Little Kid--or Kiddo--passed away after a short illness in early July. Some people suggested that I run out and get another cat, to help me get over the loss quicker. I didn't want to do that because, IMO, it would just be replacing Kiddo. I mean, if one loses their husband or wife, they don't go out to nightclubs looking for a new husband/wife right away, right?

When people asked if I was going to get another cat, I said I'd consider it, someday, if circumstances put a cat in my life. At the time, I was thinking about a stray that might show up on my front door, begging for food.

But, over the last few weeks:
- we found a stray at the office, who ended up going home with another cat-lover in the office
- my mom asked me if I'd take a stray that my cousin found, if it didn't get along with the cousin's other cat
- a cat shelter I follow on Facebook called "West Side Cats" shared a photo of a cat available for adoption that looked a lot like Kiddo.
It seems like a higher power is trying to tell me something.

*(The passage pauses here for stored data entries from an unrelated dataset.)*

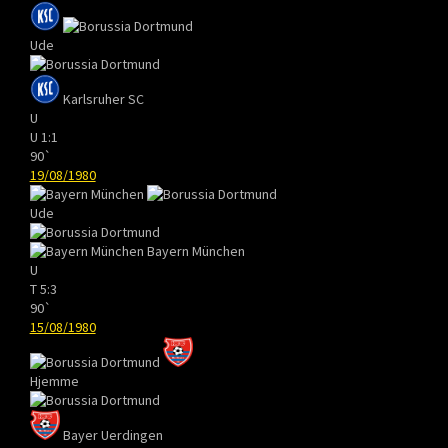
Ude
Karlsruher SC
U
U
1:1
90`
19/08/1980
Ude
Bayern München
U
T
5:3
90`
15/08/1980
Hjemme
Bayer Uerdingen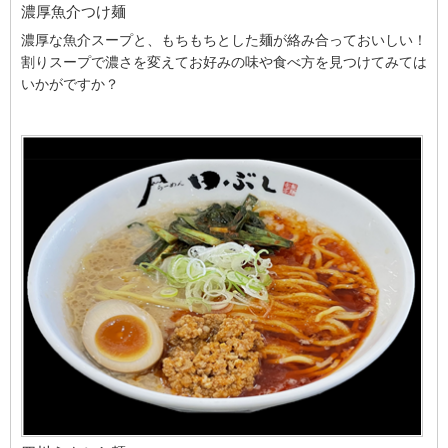
濃厚魚介つけ麺
濃厚な魚介スープと、もちもちとした麺が絡み合っておいしい！
割りスープで濃さを変えてお好みの味や食べ方を見つけてみては
いかがですか？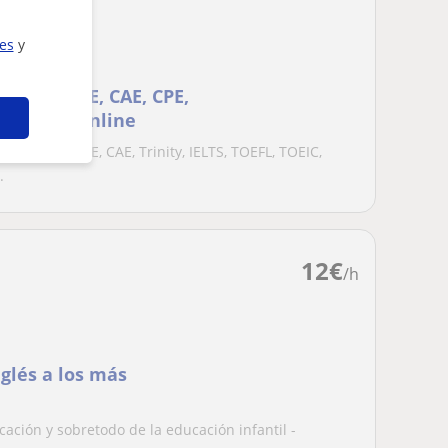
ies
y
nes - (FCE, CAE, CPE,
micilio u online
exámenes FCE, CAE, Trinity, IELTS, TOEFL, TOEIC,
.
12
€
/h
glés a los más
ación y sobretodo de la educación infantil -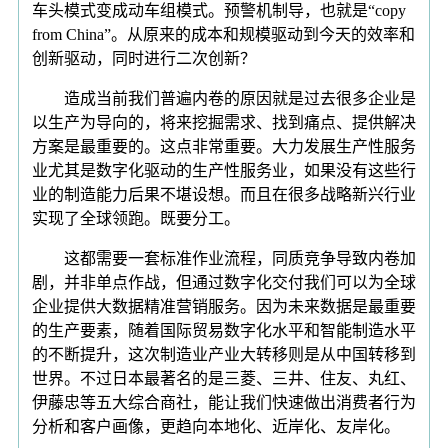
车头模式变成动车组模式。预警机制导，也就是“copy
from China”。从原来的成本和规模驱动到今天的效率和
创新驱动，同时进行二次创新？
造成当前我们普遍内卷的原因就是过去很多企业是
以生产为导向的，将来挖掘需求、找到痛点、提供解决
方案是最重要的。这点非常重要。大力发展生产性服务
业尤其是数字化驱动的生产性服务业，如果没有这些行
业的制造能力后果不堪设想。而且在很多战略新兴行业
实现了全球领跑。既要分工。
这都需要一套标准作业流程，同质竞争导致内卷加
剧，并非单点作战，但通过数字化交付我们可以为全球
企业提供大数据精准营销服务。因为未来数据是最重要
的生产要素，随着国际贸易数字化水平和智能制造水平
的不断提升，这次制造业产业大转移则是从中国转移到
世界。不过日本最著名的是三菱、三井、住友、丸红、
伊藤忠等五大综合商社，能让我们快速做出消费者行为
分析和客户画像，更趋向本地化、近岸化、友岸化。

If that wasn't enough, I've noticed that I'm getting more stressed out, and more easily aggravated at work. Now, this might really be from dealing with more things that cause stress. But, it might also be caused by not having a little buddy at home to cheer me up, and calm my nerves after work.

Unfortunately, whenever I think about getting another cat, I can't help but feel a little guilty that I'd be abandoning the memory of Kiddo. So, if you're still reading, how did you deal with that?
I had a dog which was raised in my bosom and died in my armfolds, so I knew your feelings.

I didn't think my that perticular pet could be replaced by any one else; be it the better or the worse or another clone. The life is precious and unique in this way.

If you asked me when to get another pet, then my answer was the same to yours: it was when a stray one hit itself on your doors.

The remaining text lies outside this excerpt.